▶ Exercise brief: In the records below, the lines between the one holding "La disciplina" and the one holding "может произойти после Нового года.", inclusive, are to be transcribed exactly; no pictures are to be included.
==============================
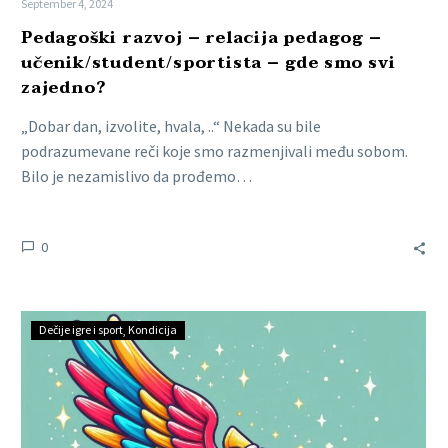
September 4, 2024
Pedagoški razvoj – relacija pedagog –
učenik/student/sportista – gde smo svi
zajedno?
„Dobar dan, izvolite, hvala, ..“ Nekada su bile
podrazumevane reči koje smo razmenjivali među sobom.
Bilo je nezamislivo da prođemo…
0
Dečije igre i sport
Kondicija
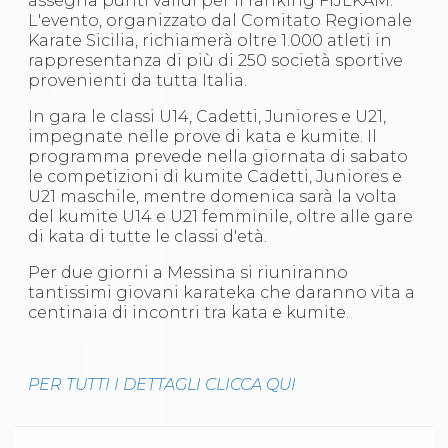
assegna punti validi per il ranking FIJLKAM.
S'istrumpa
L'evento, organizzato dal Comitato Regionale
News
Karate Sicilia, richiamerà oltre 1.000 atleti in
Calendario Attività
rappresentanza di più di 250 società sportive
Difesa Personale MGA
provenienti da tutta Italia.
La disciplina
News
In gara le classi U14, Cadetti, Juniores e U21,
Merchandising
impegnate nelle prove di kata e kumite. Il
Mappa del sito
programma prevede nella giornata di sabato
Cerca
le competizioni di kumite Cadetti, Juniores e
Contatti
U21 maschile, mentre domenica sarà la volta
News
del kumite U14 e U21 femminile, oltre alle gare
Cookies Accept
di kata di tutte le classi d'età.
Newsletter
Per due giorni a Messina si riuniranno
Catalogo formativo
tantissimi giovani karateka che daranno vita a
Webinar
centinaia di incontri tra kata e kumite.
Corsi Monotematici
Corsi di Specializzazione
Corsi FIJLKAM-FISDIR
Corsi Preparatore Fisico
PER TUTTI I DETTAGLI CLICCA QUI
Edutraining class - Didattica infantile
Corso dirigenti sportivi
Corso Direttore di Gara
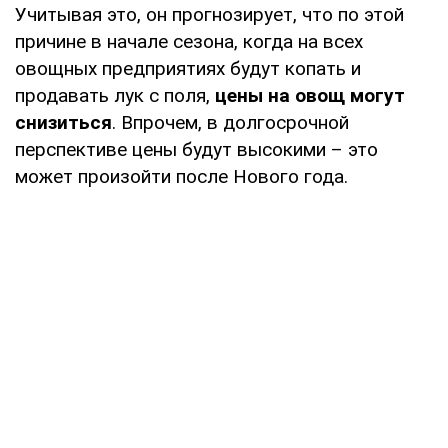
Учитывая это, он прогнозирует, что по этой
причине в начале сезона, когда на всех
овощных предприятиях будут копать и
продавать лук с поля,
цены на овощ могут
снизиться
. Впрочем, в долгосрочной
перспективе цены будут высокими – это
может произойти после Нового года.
==============================
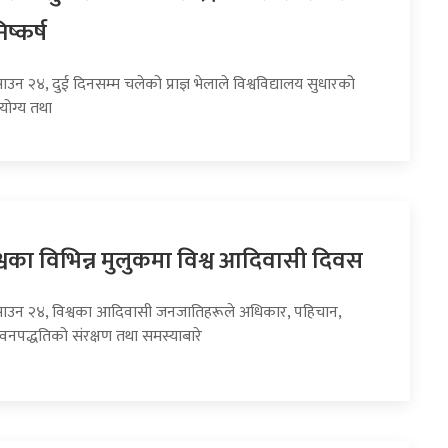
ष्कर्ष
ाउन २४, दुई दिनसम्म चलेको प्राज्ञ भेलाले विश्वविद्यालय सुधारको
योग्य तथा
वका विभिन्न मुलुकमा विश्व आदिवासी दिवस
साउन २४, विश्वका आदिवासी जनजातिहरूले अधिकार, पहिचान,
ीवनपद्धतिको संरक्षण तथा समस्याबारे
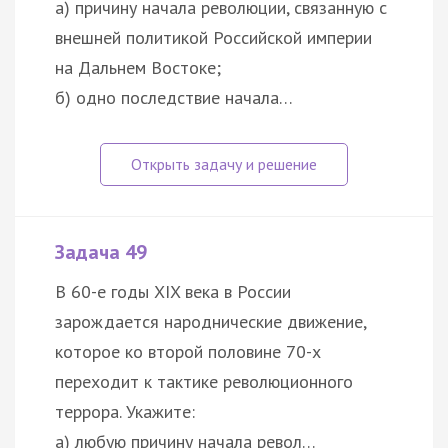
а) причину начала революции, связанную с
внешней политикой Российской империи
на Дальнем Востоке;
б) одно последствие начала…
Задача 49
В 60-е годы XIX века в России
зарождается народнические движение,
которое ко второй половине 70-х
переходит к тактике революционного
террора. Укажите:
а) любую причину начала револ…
==============================
▶ Result of this exercise:
La disciplina
News
In gara le classi U14, Cadetti, Juniores e U21,
Merchandising
impegnate nelle prove di kata e kumite. Il
Mappa del sito
programma prevede nella giornata di sabato
Cerca
le competizioni di kumite Cadetti, Juniores e
Contatti
U21 maschile, mentre domenica sarà la volta
News
del kumite U14 e U21 femminile, oltre alle gare
Cookies Accept
di kata di tutte le classi d'età.
Newsletter
Per due giorni a Messina si riuniranno
Catalogo formativo
tantissimi giovani karateka che daranno vita a
Webinar
centinaia di incontri tra kata e kumite.
Corsi Monotematici
Corsi di Specializzazione
Corsi FIJLKAM-FISDIR
Corsi Preparatore Fisico
PER TUTTI I DETTAGLI CLICCA QUI
Edutraining class - Didattica infantile
Corso dirigenti sportivi
Corso Direttore di Gara
Учитывая это, он прогнозирует, что по этой
причине в начале сезона, когда на всех
овощных предприятиях будут копать и
продавать лук с поля,
цены на овощ могут
снизиться
. Впрочем, в долгосрочной
перспективе цены будут высокими – это
может произойти после Нового года.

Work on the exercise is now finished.